Since 1994, the World Health Organization (WHO) has systematically collected and analysed data on levels of resistance to anti-TB drugs from countries and areas (1). Most attention has been given to the proportion of people diagnosed with TB who have rifampicin-resistant TB (RR-TB) and multidrug-resistant TB (MDR-TB, defined as resistance to both rifampicin and isoniazid), collectively referred to as MDR/RR-TB (for data sources and availability, see Box 1.3.1). Since 2022, new methods have been used to produce time series of estimates of the number of people developing MDR/RR-TB each year (incident cases), covering the period from 2015 up to the most recent complete calendar year (2, 3). Data on resistance to other anti-TB drugs are collected as well, but the country coverage of such data is much more limited.

Globally, the estimated annual number of people who developed MDR/RR-TB has been falling since 2015 (Fig. 1.3.1). The estimated number in 2024 was 390 000 (95% uncertainty interval [UI]: 360 000–430 000).

Fig. 1.3.1 Global trend in the estimated number of people who developed MDR/RR-TB (incident cases), 2015–2024

The shaded area represents the 95% uncertainty interval.

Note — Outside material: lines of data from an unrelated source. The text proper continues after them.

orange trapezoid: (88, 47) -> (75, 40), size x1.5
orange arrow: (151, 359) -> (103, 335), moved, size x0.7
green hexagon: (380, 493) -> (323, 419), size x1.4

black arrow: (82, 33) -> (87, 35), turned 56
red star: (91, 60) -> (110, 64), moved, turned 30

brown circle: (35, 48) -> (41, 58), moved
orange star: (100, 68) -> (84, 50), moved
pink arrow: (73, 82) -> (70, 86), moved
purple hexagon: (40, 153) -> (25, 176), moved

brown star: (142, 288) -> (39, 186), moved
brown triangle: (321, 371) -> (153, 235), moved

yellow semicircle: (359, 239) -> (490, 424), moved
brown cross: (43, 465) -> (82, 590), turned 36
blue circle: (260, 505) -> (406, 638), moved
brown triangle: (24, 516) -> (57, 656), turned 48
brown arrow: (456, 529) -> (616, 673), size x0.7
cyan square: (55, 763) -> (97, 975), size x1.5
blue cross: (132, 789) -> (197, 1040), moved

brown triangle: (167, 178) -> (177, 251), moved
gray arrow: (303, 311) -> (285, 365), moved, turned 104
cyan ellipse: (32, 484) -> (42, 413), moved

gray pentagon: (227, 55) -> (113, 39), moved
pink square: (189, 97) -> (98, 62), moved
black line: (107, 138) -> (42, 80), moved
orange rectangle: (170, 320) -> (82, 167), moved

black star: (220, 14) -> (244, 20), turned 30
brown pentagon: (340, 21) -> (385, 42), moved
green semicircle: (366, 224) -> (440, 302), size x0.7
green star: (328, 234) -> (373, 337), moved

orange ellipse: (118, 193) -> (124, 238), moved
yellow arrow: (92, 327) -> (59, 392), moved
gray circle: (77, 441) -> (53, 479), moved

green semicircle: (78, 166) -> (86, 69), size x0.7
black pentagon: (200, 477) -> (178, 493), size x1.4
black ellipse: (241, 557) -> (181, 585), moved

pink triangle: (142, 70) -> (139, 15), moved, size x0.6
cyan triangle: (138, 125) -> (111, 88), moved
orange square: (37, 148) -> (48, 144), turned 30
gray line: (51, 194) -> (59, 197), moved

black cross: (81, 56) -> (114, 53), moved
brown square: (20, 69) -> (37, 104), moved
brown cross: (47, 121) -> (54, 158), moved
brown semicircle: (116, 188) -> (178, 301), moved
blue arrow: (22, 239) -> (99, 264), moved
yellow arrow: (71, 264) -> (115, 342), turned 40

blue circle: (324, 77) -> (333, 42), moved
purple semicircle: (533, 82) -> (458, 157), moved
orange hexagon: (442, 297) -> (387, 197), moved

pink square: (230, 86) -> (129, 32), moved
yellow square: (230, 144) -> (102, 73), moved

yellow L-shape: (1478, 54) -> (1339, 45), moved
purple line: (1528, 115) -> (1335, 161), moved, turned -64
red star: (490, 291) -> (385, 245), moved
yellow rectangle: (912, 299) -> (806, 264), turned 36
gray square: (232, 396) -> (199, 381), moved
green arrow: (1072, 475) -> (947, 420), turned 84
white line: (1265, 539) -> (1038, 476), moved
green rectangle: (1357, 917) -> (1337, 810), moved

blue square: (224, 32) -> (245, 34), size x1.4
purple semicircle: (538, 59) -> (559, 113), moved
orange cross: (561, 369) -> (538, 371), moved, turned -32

Globally, MDR/RR-TB caused an estimated 150 000 (95% UI: 93 000–210 000) deaths in 2024.

The reason why the number of people developing MDR/RR-TB is not estimated to have increased from 2020–2023, in contrast to the number of people developing TB overall (Section 1.1), is that increases in the overall number of people developing TB have been offset by an estimated downward trend since 2015 in the proportion of people with TB who have MDR/RR-TB (Fig. 1.3.2). In 2024, the combination of a decrease in the number of people developing TB and a decrease in the proportion of people with TB who had MDR/RR-TB led to a more pronounced decrease in the number of people developing MDR/RR-TB, compared with the previous 3 years.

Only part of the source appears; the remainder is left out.